In 1999, he received a Master’s degree from Stanford University in Applied Physics and then went on to work as an assistant professor of Physics at the United States Military Academy. Then, in 2003, Vande Hei reported to the 1st Space Battalion at Petersen Air Force Base, starting in supporting positions before becoming the battalion’s operations officer. As a space support team leader, Vande Hei completed a 12-month tour in Iraq during Operation Iraqi Freedom.
Mark Vande Hei transitioned to NASA’s Johnson Space Center in 2006 as part of a continuous U.S. Army Contingent working for NASA. At Johnson, Vande Hei worked as Capcom supporting ISS mission operations between Expeditions 15 and 20 as well as five Space Shuttle missions.
Vande Hei was selected by NASA as an Astronaut Candidate as part of the agency’s 20th Astronaut Group, announced in June 2009. He completed two years of basic training and evaluations, being familiarized with spaceflight procedures and technological matters. Qualified as an Astronaut in 2011, Vande Hei entered specialized training operations under the framework of the International Space Station and Soyuz programs, supporting the Space Station Integration and Exploration branches of the Astronaut Office and supporting mission operations at Mission Control as Capcom. In 2012/13, he worked as the Astronaut Office Director of Operations in Russia.

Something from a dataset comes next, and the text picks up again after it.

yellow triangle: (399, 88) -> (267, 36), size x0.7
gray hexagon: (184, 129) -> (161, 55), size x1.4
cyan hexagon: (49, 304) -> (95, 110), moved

In July 2014, Vande Hei participated in the NEEMO 18 underwater expedition which lasted nine days. NEEMO stands for NASA Extreme Environment Mission Operations and involves multi-day expeditions to the Aquarius underwater laboratory off Key Largo, Florida. In addition to preparing Astronauts for the space flight environment, NEEMO also serves as a pathfinder for future surface exploration on the Moon, Mars and asteroids.

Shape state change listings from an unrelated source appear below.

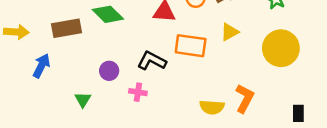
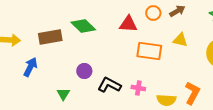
yellow triangle: (229, 32) -> (180, 40), turned 42
black L-shape: (152, 61) -> (109, 85), moved
pink cross: (138, 92) -> (138, 88), moved

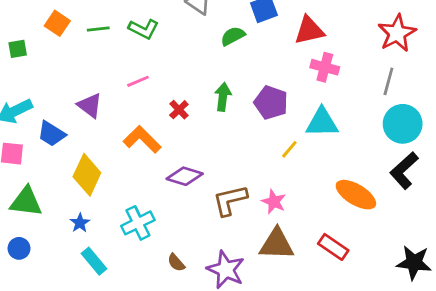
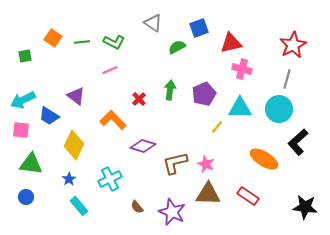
pink line: (138, 81) -> (110, 70), moved
purple pentagon: (271, 103) -> (204, 94), turned 30
cyan circle: (403, 124) -> (279, 109), moved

Mark Vande Hei received his first flight assignment in May 2015 as part of the Soyuz MS-04 crew flying to ISS in 2017 for Expedition 51/52 with Aleksandr Misurkin as Soyuz Commander and Nikolai Tikhonov as Flight Engineer #1. They entered flight-specific training at the Gagarin Cosmonaut Training Center in July 2015 and went through winter survival training in a forest outside Moscow to prepare for the unlikely event of an off-target landing in winter conditions.
The crew was in place for the launch of Soyuz MS-02 as backups and expected to fly on the MS-04 mission, however, there were considerable changes to the 2016/17 ISS crews due to Russia’s decision to cut its permanent staff on ISS to only two Cosmonauts. As a result, crews were shuffled and Tikhonov lost his flight assignment. Misurkin and Vande Hei were switched to Soyuz MS-06 and NASA veteran Joe Acaba was called up on relatively short notice to join them as the USOS crew complement is stepped up to four.

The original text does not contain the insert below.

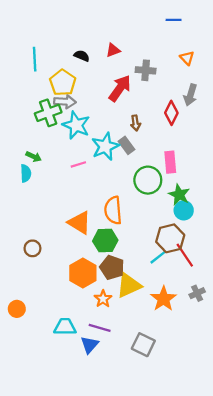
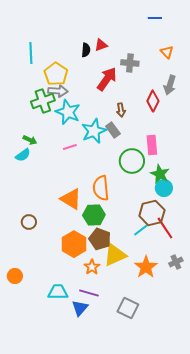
black semicircle: (82, 56) -> (86, 50), moved, turned 72
cyan semicircle: (26, 173) -> (23, 155), turned 56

Misurkin and Vande Hei were again standing by at the Baikonur Cosmodrome in July 2017 as backup crew for Soyuz MS-05 along with Norishige Kanai who will fly on MS-07. They then entered a final month of Soyuz and ISS training with Joe Acaba to be ready for a mid-September liftoff on a mission that is expected to be five months in duration, slightly shortened due to an upset to the regular Soyuz schedule caused by technical problems earlier in 2017.
Mark Vande Hei is married; he and his wife have two children. In his free time, he enjoys exercise, camping, windsurfing and reading.